[en] Apache Spark Direct
[en] Connection Type | [en] REST/HTML Server |
[en] Distributions Validated On | [en] Hortonworks 2.6, Cloudera 5.7 |
[en] Server Details | [en] Apache Livy download information can be found here. |
[en] Type of Support | [en] In-Database |
[en] Validated On | [en] Apache Livy 0.3, Apache Spark 1.6, 2.0, 2.1, and 2.2 |
[en] Alteryx Tools Used to Connect
[en] In-database Workflow Processing
[en] Connect In-DB Tool

[en] Link
[en] Data Stream In Tool

[en] Link
[en] Apache Spark Code Tool

[en] Link
[en] Connect to Apache Spark by dragging a Connect In-DB tool or the Apache Spark Code tool onto the canvas. Create a new Livy connection using the Apache Spark Direct driver. Use the instructions below to configure the connection.
[en] Configure the Livy Connection Window
[en] To connect to Livy Server and create an Alteryx connection string:
[en] Add a new In-DB connection, setting DataSource to ApacheSparkDirect. For more information on setting up an In-DB connection, visit Connect In-DB Tool.

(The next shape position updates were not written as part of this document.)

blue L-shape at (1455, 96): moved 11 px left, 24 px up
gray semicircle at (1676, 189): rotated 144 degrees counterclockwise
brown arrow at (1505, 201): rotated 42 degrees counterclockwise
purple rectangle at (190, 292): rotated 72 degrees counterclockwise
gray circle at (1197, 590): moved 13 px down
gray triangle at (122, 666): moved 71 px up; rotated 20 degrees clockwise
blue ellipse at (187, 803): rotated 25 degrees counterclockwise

[en] On the Read tab, Driver will be locked to Apache Spark Direct. Click the ConnectionString drop-down arrow and select New database connection.
[en] Configure the LivyConnection window.

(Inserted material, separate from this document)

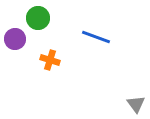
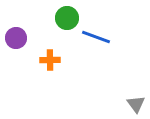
green circle: moved 29 px right
purple circle: moved 1 px right, 1 px up
orange cross: rotated 18 degrees counterclockwise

[en] Livy Server Configuration
[en] Select your security preference:
[en] Enter or paste the Host IP Address or DNS name of the Livy node within your Apache Spark cluster.

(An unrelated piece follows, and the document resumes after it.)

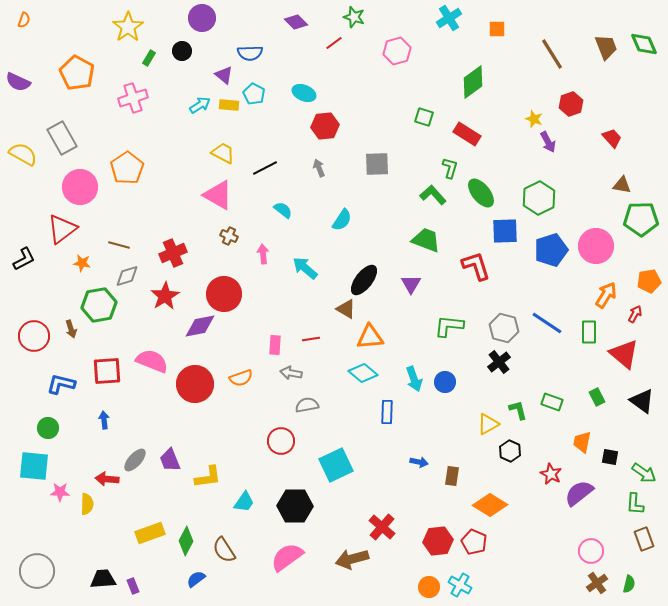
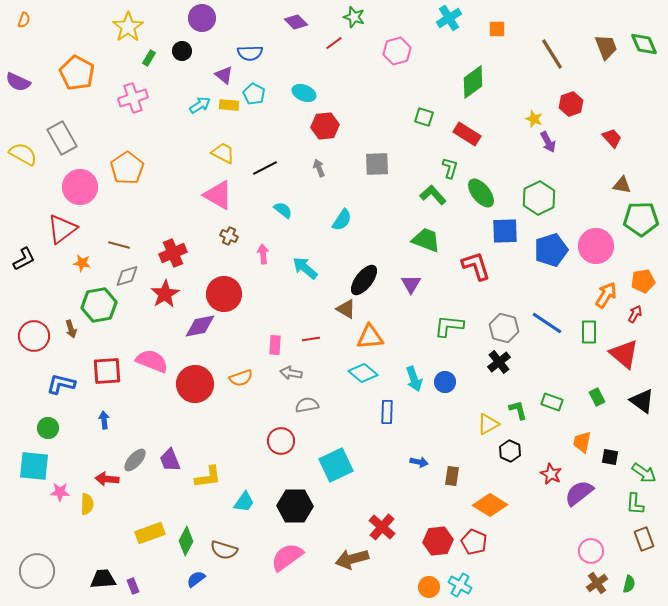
orange pentagon at (649, 281): moved 6 px left
red star at (165, 296): moved 2 px up
brown semicircle at (224, 550): rotated 40 degrees counterclockwise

[en] Enter the Port used by Livy. The default port is 8998.
[en] Optionally provide the UserName to set user impersonation, the name that Apache Spark will use when running jobs.
[en] Enter or paste the URL of your Knox gateway.
[en] Enter the UserName and Password associated with the specified gateway.
[en] Optionally test the connection:
[en] Select the ApacheSparkVersion used on your cluster.
[en] Select the Kerberos connection type.
[en] Select Test.
[en] Set the ConnectionMode to the coding language to use in the Apache Spark Code tool.
[en] HDFS Connection
[en] Select the ServerConfiguration option that matches the HDFS protocol used to communicate with the cluster.
[en] Enter the Host IP Address or DNS name for the HDFS name node within your Apache Spark cluster.
[en] Enter the Port number. The default port will be populated automatically.
[en] Enter the Host IP Address or DNS name for the HDFS name node within your Apache Spark cluster.
[en] Enter the Port number. The default port will be populated automatically.
[en] Enter or paste the URL of your Knox gateway.
[en] Optionally enter the Username for the HDFS connection.
[en] Optionally enter the Password for the HDFS connection.
[en] Select the Kerberos protocol to use.
[en] Advanced Options
[en] Set the Poll Interval (ms), the time between checks from Alteryx for Apache Spark code execution requests. The default is 1,000 ms, or 1 second.
[en] Set the Wait Time (ms), the time that Alteryx waits for execution requests to complete. Operations that take longer than the set wait time result in a time-out error. The default is 60,000 ms or 1 minute.
[en] The Apache Spark Configuration Options customize the created Apache Spark context and allow advanced users to override the default Apache Spark settings.
注意
[en] By default, the Configuration Option is spark.jars.packages and the Value is com.databricks:spark-csv_2.10:1.5.0,com.databricks:spark-avro_2.10:2.0.1. Depending on your Apache Spark version, you might need to override the default value.
[en] Apache Spark Version | [en] Value |
---|---|
2.0 - 2.1 | [en] com.databricks:spark-avro_2.11:3.2.0;com.databricks:spark-csv_2.11:1.5.0 |
2.2 | [en] com.databricks:spark-avro_2.11:4.0.0;com.databricks:spark-csv_2.11:1.5.0 |
[en] Select (+ icon) to add another row to the configuration options table.
[en] Select (save icon) to save the current advanced settings as a JSON file. The file can then be loaded into the advanced settings of another connection.
[en] Select (open icon) to load a JSON file into the configuration options table.
[en] Select OK to create your Apache Spark Direct connection.
[en] Limitations
[en] At this time, Alteryx supports native Spark in Cloudera Data Platform (CDP) but not Cloudera Distributed Hadoop (CDH).
[en] TLS/SSL enabled Livy Servers are not supported.